It’s On! Dreaded Trade War Begins, but Are Investors Running to Bitcoin As Speculated?

With the U.S. and China promising to slap each other with tariffs, a trade war has been sparked, but investors aren’t overwhelmingly hedging against equity losses by fleeing to cryptos.

As of Friday, investors had sucked more money out of the stock markets than they have in weeks, and it was mainly due to the trade war that has been sparked between the U.S. and

China over tariffs.

While the thought was that investors would turn to Bitcoin to hedge against a trade war, that doesn’t seem to have been the case so far with the official news about it that came this week.

Let’s discuss.

Bitcoin volumes

President Trump has said for months that he intended to put tariffs in place. We told you at the beginning of the month that the president had called for a 25% tariff and 10% tariff to be put on imports of steel and aluminum, respectively.

He’s made it clear that China is the intended target, and that the tariffs are meant to reduce the U.S. trade deficit with the country by $50 billion.

With the March 1 announcement came doomsday scenarios, causing panicked equity investors and traders to sell off their holdings. However, Bitcoin experienced a rally of sorts.

On March 7, Bitcoin’s volume had reached the highest it’s been this month. It soared to about $74,000, according to Crypto Compare. For many, this indicated that investors may have been fleeing to Bitcoin to hedge against the heightened risk of losses in the equity markets.

Trump made it official on Thursday, signing a presidential memorandum Thursday directing his trade representative to draw up a laundry list of Chinese products to which the tariffs would be applied.

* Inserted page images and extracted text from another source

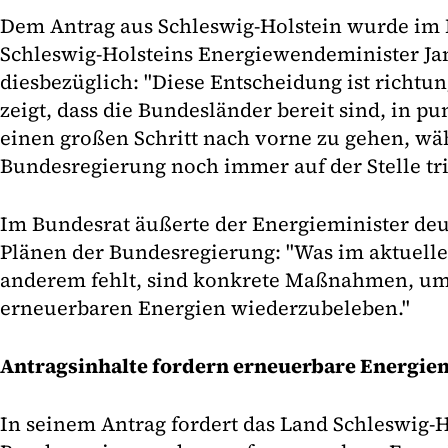
Dem Antrag aus Schleswig-Holstein wurde im
Schleswig-Holsteins Energiewendeminister Jan
diesbezüglich: "Diese Entscheidung ist richtu
zeigt, dass die Bundesländer bereit sind, in 
einen großen Schritt nach vorne zu gehen, wä
Bundesregierung noch immer auf der Stelle trit
Im Bundesrat äußerte der Energieminister deut
Plänen der Bundesregierung: "Was im aktuell
anderem fehlt, sind konkrete Maßnahmen, um
erneuerbaren Energien wiederzubeleben."
Antragsinhalte fordern erneuerbare Energie
In seinem Antrag fordert das Land Schleswig-H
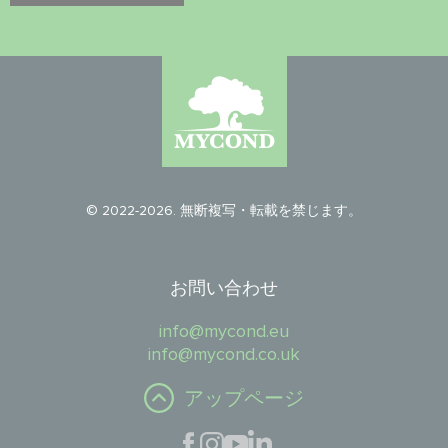
© 2022-2026. 無断複写・転載を禁じます。
お問い合わせ
info@mycond.eu
info@mycond.co.uk
アップページ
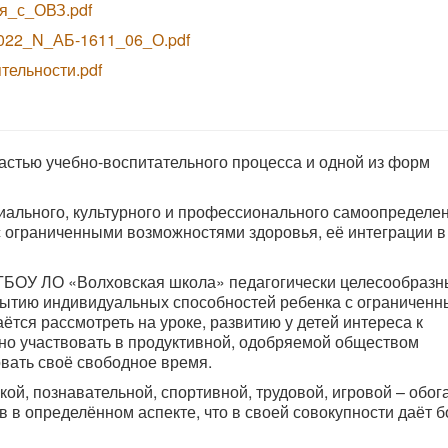
я_с_ОВЗ.pdf
022_N_АБ-1611_06_О.pdf
ельности.pdf
астью учебно-воспитательного процесса и одной из форм
иального, культурного и профессионального самоопределен
с ограниченными возможностями здоровья, её интеграции в
ГБОУ ЛО «Волховская школа» педагогически целесообразны
рытию индивидуальных способностей ребенка с ограничен
ётся рассмотреть на уроке, развитию у детей интереса к
но участвовать в продуктивной, одобряемой обществом
вать своё свободное время.
ой, познавательной, спортивной, трудовой, игровой – обог
 в определённом аспекте, что в своей совокупности даёт 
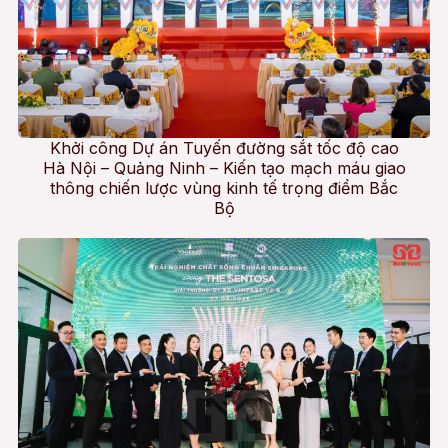
Khởi công Dự án Tuyến đường sắt tốc độ cao
Hà Nội – Quảng Ninh – Kiến tạo mạch máu giao
thông chiến lược vùng kinh tế trọng điểm Bắc
Bộ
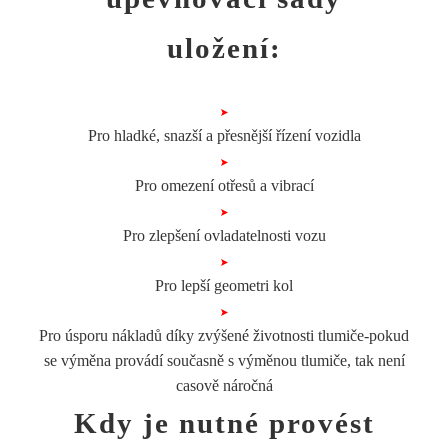
uložení:
Pro hladké, snazší a přesnější řízení vozidla
Pro omezení otřesů a vibrací
Pro zlepšení ovladatelnosti vozu
Pro lepší geometri kol
Pro úsporu nákladů díky zvýšené životnosti tlumiče-pokud
se výměna provádí současně s výměnou tlumiče, tak není
casově náročná
Kdy je nutné
provést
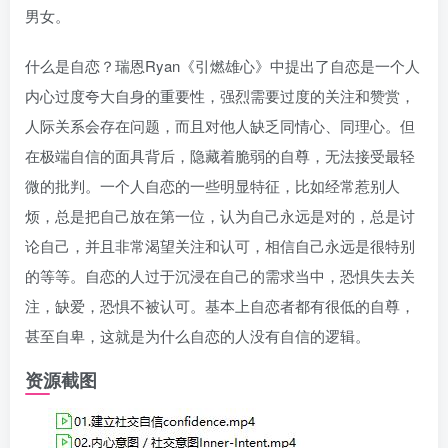
男女。
什么是自恋？瑞恩Ryan《引燃雄心》中提出了自恋是一个人
内心过度夸大自身的重要性，强烈需要过度的关注和赞赏，
人际关系会存在问题，而且对他人缺乏同情心、同理心。但
在极端自信的面具背后，隐藏着脆弱的自尊，无法接受最轻
微的批判。一个人自恋的一些明显特征，比如经常惹别人
烦，总是把自己放在第一位，认为自己永远是对的，总是讨
论自己，并且非常渴望关注和认可，相信自己永远是很特别
的等等。自恋的人过于沉浸在自己的需求当中，恐惧失去关
注，缺爱，恐惧不被认可。基本上自恋者都有很低的自尊，
甚至自卑，这就是为什么自恋的人没有自信的逻辑。
资源截图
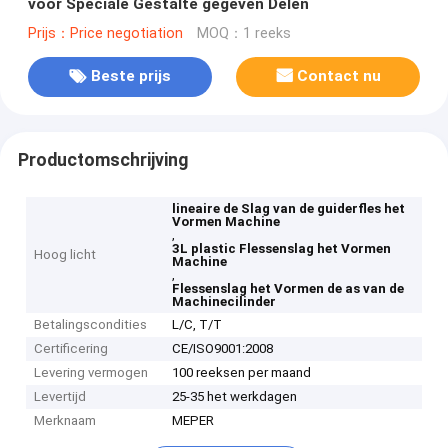
voor Speciale Gestalte gegeven Delen
Prijs：Price negotiation
MOQ：1 reeks
Beste prijs
Contact nu
Productomschrijving
lineaire de Slag van de guiderfles het
Vormen Machine
,
3L plastic Flessenslag het Vormen
Hoog licht
Machine
,
Flessenslag het Vormen de as van de
Machinecilinder
Betalingscondities
L/C, T/T
Certificering
CE/ISO9001:2008
Levering vermogen
100 reeksen per maand
Levertijd
25-35 het werkdagen
Merknaam
MEPER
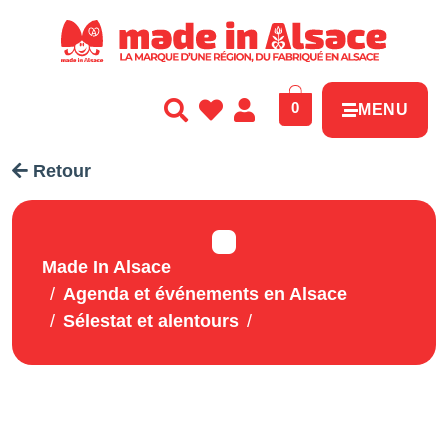
Panneau de gestion des cookies
0
MENU
Retour
Made In Alsace
Agenda et événements en Alsace
Sélestat et alentours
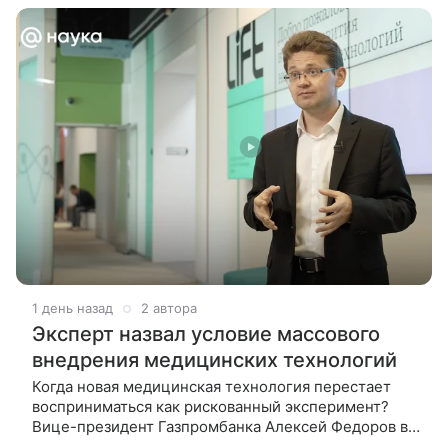
1 день назад
2 автора
Эксперт назвал условие массового
внедрения медицинских технологий
Когда новая медицинская технология перестает
восприниматься как рискованный эксперимент?
Вице-президент Газпромбанка Алексей Федоров во
время научного семинара центра биомедицинских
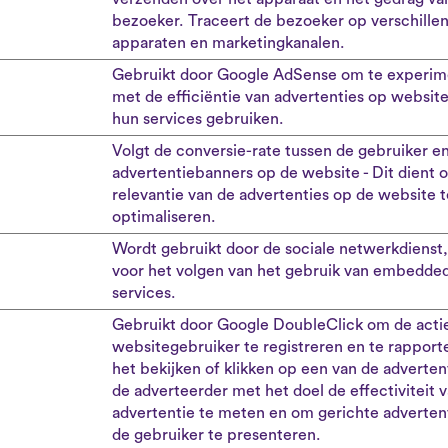
bezoeker. Traceert de bezoeker op verschille
apparaten en marketingkanalen.
Gebruikt door Google AdSense om te experim
met de efficiëntie van advertenties op website
hun services gebruiken.
Volgt de conversie-rate tussen de gebruiker e
advertentiebanners op de website - Dit dient 
relevantie van de advertenties op de website t
optimaliseren.
Wordt gebruikt door de sociale netwerkdienst,
voor het volgen van het gebruik van embedde
services.
Gebruikt door Google DoubleClick om de acti
websitegebruiker te registreren en te rapport
het bekijken of klikken op een van de adverten
de adverteerder met het doel de effectiviteit 
advertentie te meten en om gerichte adverten
de gebruiker te presenteren.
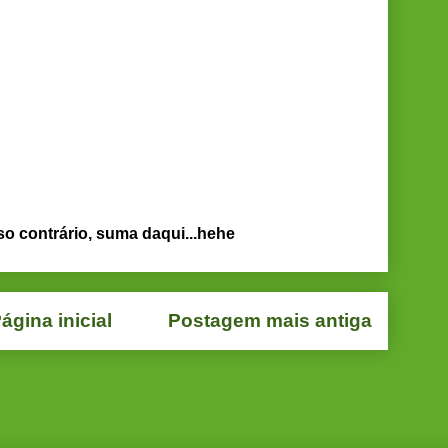
so contrário, suma daqui...hehe
ágina inicial
Postagem mais antiga
star comentários (Atom)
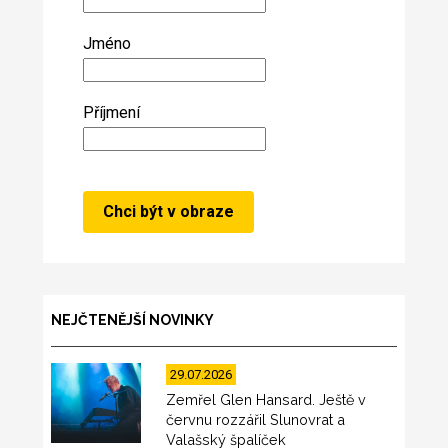
Jméno
Příjmení
NEJČTENĚJŠÍ NOVINKY
29.07.2026
Zemřel Glen Hansard. Ještě v
červnu rozzářil Slunovrat a
Valašský špalíček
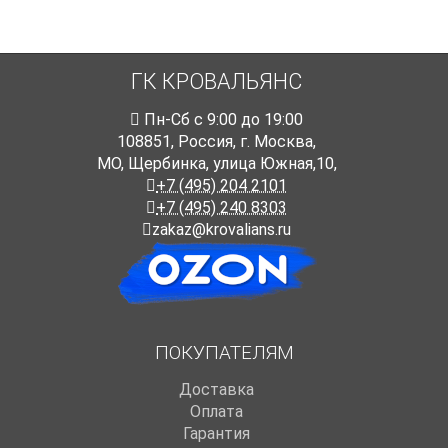
ГК КРОВАЛЬЯНС
Пн-Cб с 9:00 до 19:00
108851
,
Россия
,
г. Москва
,
МО, Щербинка, улица Южная,10,
+7 (495) 204 2101
+7 (495) 240 8303
zakaz@krovalians.ru
ПОКУПАТЕЛЯМ
Доставка
Оплата
Гарантия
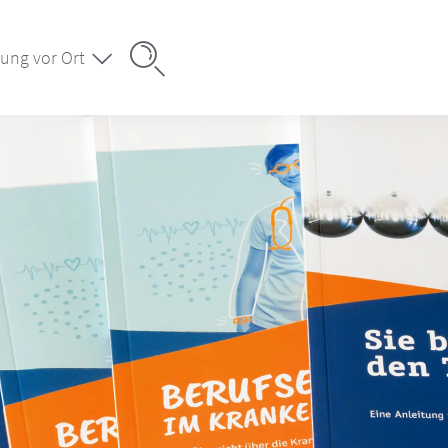
ung vor Ort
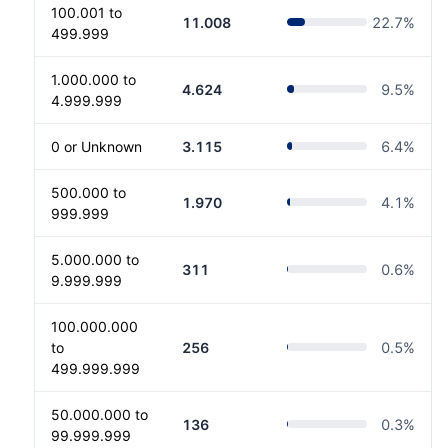
100.001 to
11.008
22.7
%
499.999
1.000.000 to
4.624
9.5
%
4.999.999
0 or Unknown
3.115
6.4
%
500.000 to
1.970
4.1
%
999.999
5.000.000 to
311
0.6
%
9.999.999
100.000.000
to
256
0.5
%
499.999.999
50.000.000 to
136
0.3
%
99.999.999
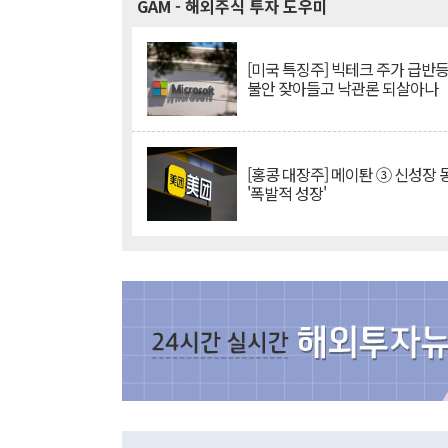
GAM
- 해외주식 투자 도우미
[미국 특징주] 빅테크 주가 급반등..
불안 잦아들고 낙관론 되살아나
[홍콩 대장주] 메이퇀 ③ 신성장
'폭발적 성장'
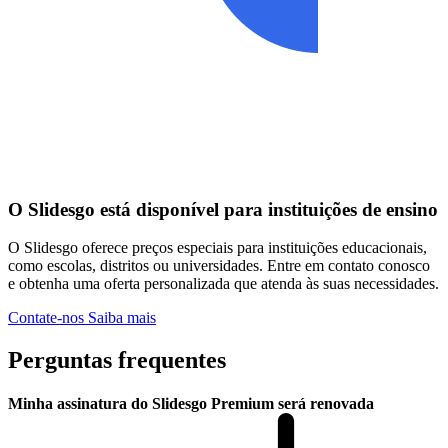
O Slidesgo está disponível para instituições de ensino
O Slidesgo oferece preços especiais para instituições educacionais,
como escolas, distritos ou universidades. Entre em contato conosco
e obtenha uma oferta personalizada que atenda às suas necessidades.
Contate-nos
Saiba mais
Perguntas frequentes
Minha assinatura do Slidesgo Premium será renovada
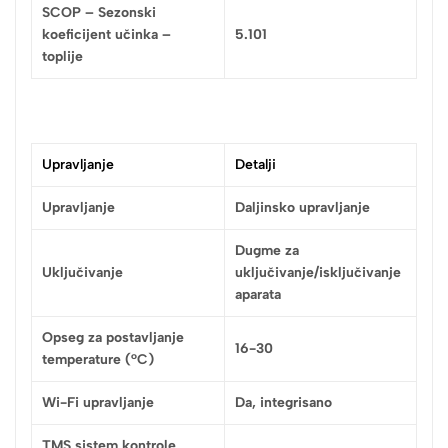
SCOP – Sezonski
koeficijent učinka –
5.101
toplije
Upravljanje
Detalji
Upravljanje
Daljinsko upravljanje
Dugme za
Uključivanje
uključivanje/isključivanje
aparata
Opseg za postavljanje
16-30
temperature (°C)
Wi-Fi upravljanje
Da, integrisano
TMS sistem kontrole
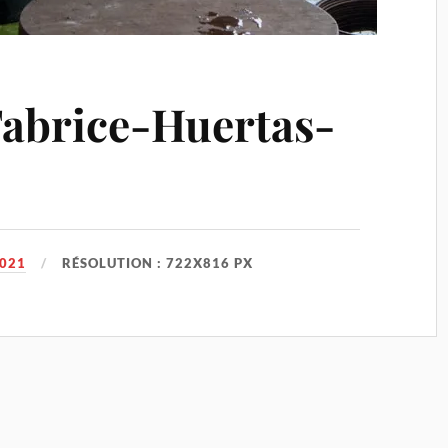
abrice-Huertas-
2021
RÉSOLUTION : 722X816 PX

On that news, the stock market sold off, with the DOW falling more than 700 points Thursday. The bleeding continued Friday with the market selling off an additional 400 points.

This time however, there was no swell in Bitcoin’s volume. As of Thursday, Bitcoin’s volume was $11,166. On Friday, it fell below $7,000, according to Crypto Compare. So you can see how this pales in comparison to volumes at the beginning of March.

Draining their equity accounts

We’ve told you about hedge fund manager Brian Kelly who’s developed the reputation for being a Bitcoin bull. He’s said that Bitcoin could be used as a hedge against any trade war.

“In this environment, I want to own those things that are deflationary and fixed supply in an inflationary environment. And look at what Bitcoin has done the last couple of days.”

During trade wars, currencies tend to weaken. This was the case with the dollar, which depreciated in value earlier this month. In past trade wars, investors would hedge with gold, however, now Bitcoin could be an option, Kelly noted.

“But you know what, now we have Bitcoin. [It] has a fixed supply. It acts exactly like a hard asset, exactly like a commodity. Generally speaking, you want to own hard assets.”

What’s next?

The list of projects to be affected by the U.S. tariffs will be made public in April. They will take effect following a public comment period.

In the meantime, China has come out with its own plans to slap U.S. imports with tariffs. The move came Friday, officially sparking the trade war.

Here’s a statement (translated) from the country’s Ministry of Commerce website:

The Ministry of Commerce issued a list of discontinuation concessions for US imports of steel and aluminum products 232 measures and solicited public opinions, intending to impose tariffs on certain products imported from the United States, in order to balance the Aluminum products impose tariffs on losses caused by Chinese interests.